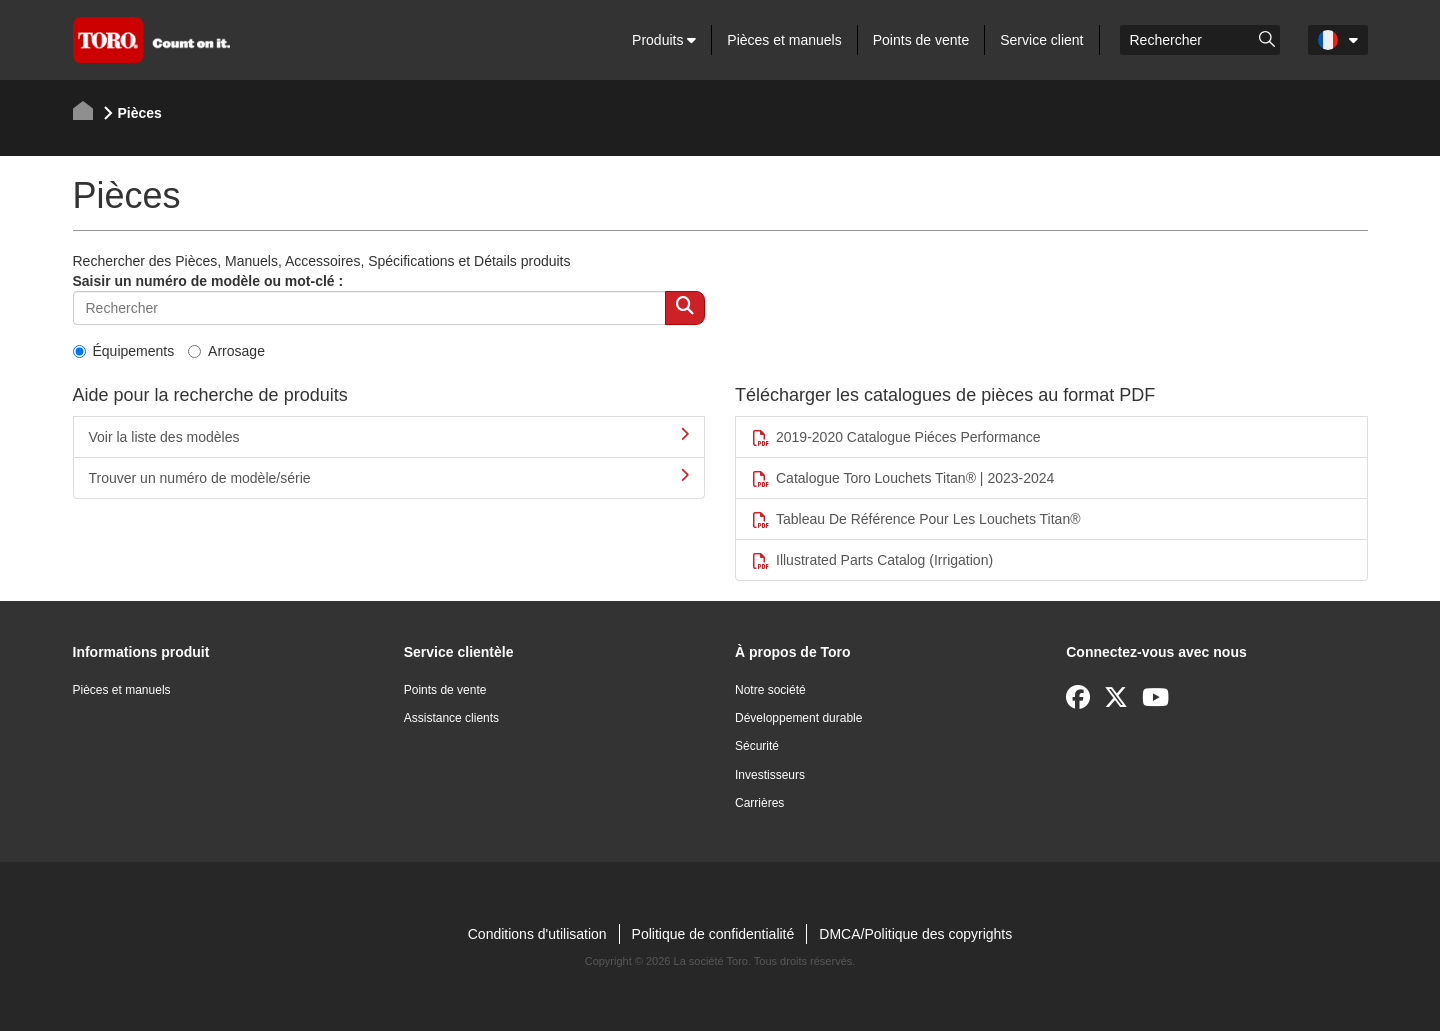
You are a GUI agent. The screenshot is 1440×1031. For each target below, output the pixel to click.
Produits (664, 40)
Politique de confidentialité (713, 934)
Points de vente (921, 40)
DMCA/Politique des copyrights (915, 934)
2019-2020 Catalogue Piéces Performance (896, 437)
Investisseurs (770, 775)
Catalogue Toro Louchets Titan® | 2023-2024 (902, 478)
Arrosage (226, 351)
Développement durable (798, 718)
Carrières (759, 803)
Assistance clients (451, 718)
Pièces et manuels (784, 40)
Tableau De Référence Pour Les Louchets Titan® (916, 519)
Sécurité (757, 746)
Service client (1041, 40)
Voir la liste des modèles (389, 436)
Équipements (124, 351)
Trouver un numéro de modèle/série (389, 477)
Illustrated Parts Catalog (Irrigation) (872, 560)
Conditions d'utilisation (537, 934)
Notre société (770, 690)
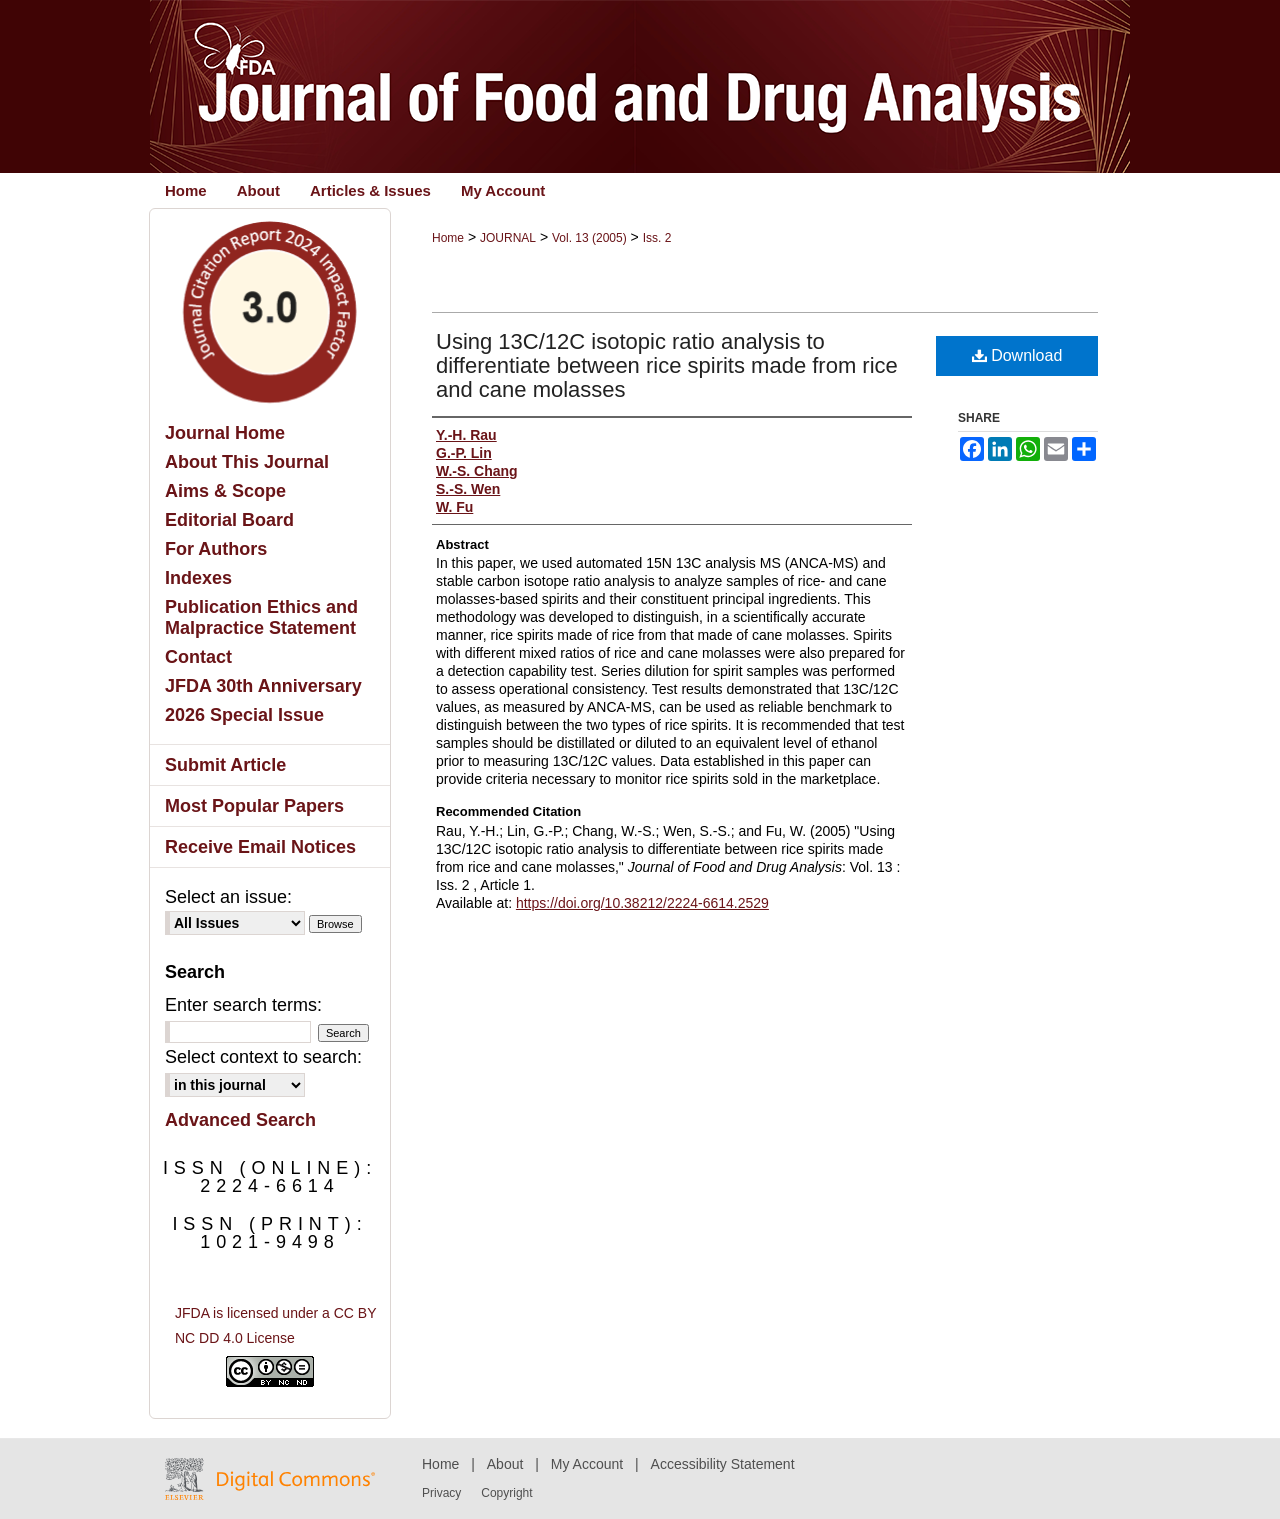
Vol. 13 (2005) (589, 238)
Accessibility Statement (723, 1464)
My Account (587, 1464)
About (505, 1464)
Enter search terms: (243, 1005)
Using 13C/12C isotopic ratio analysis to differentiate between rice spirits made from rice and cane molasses (667, 365)
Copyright (506, 1493)
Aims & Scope (225, 491)
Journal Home (225, 433)
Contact (198, 657)
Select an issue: (228, 897)
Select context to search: (263, 1057)
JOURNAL (508, 238)
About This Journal (247, 462)
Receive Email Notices (260, 847)
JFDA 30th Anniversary (263, 686)
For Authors (216, 549)
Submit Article (225, 765)
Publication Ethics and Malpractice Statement (261, 617)
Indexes (198, 578)
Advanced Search (240, 1120)
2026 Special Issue (244, 715)
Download (1017, 355)
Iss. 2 (657, 238)
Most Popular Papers (254, 806)
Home (448, 238)
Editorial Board (229, 520)
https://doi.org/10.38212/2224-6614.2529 (642, 903)
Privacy (441, 1493)
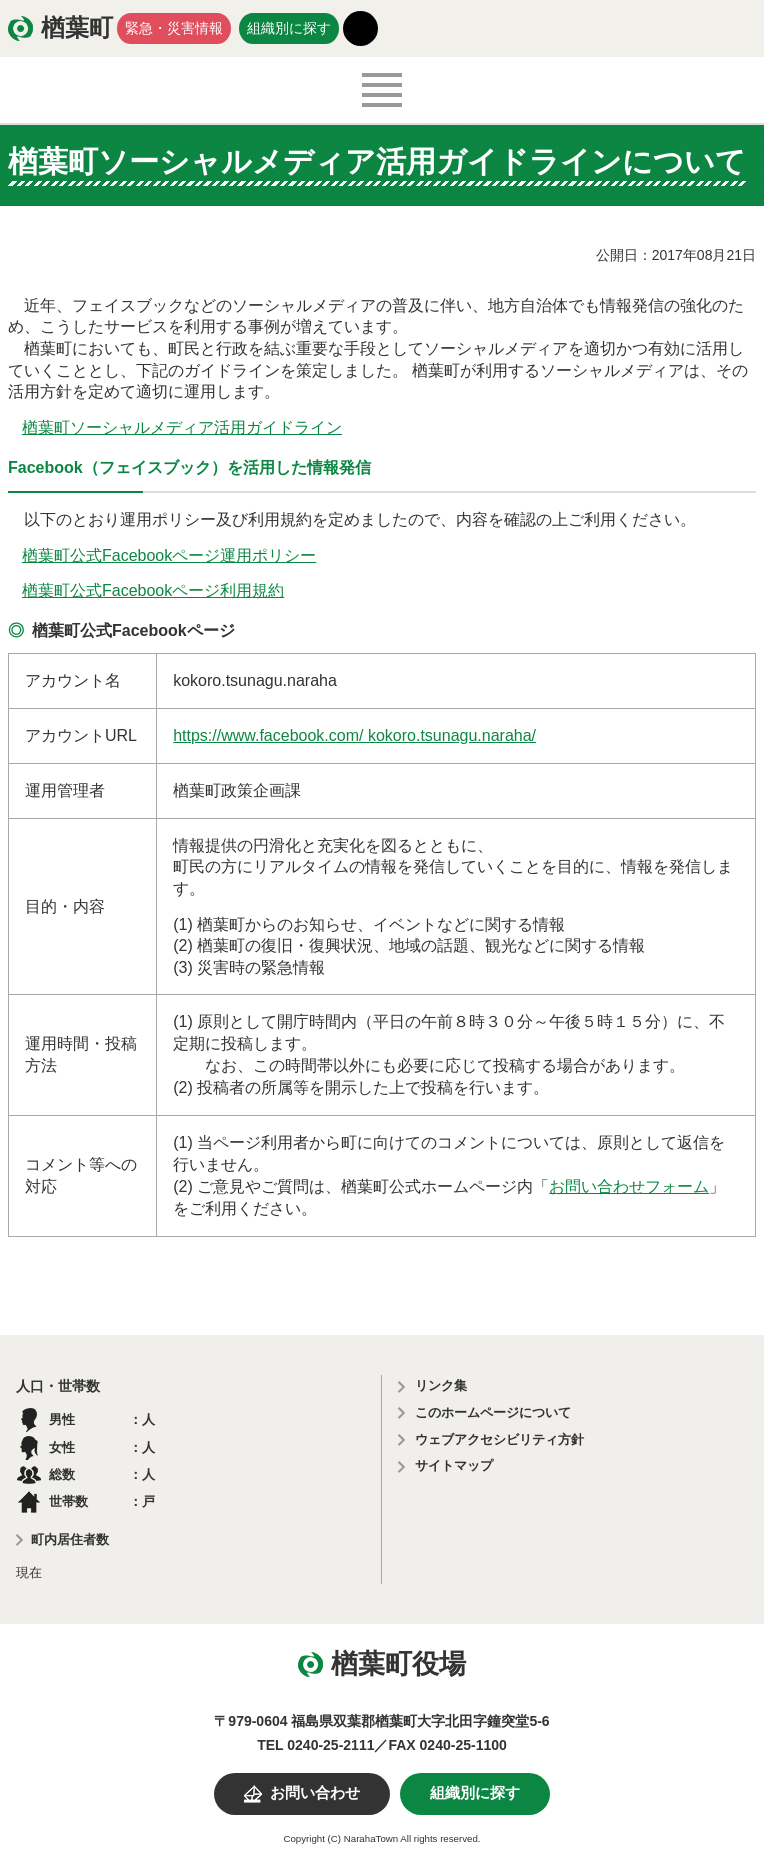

---+---

→ **INSTRUCTIONS FOR THE TASK**: Tally the lines of the listing that include "Select". Reply with nothing but the count.

→ **COMPLETED EXERCISE**: 2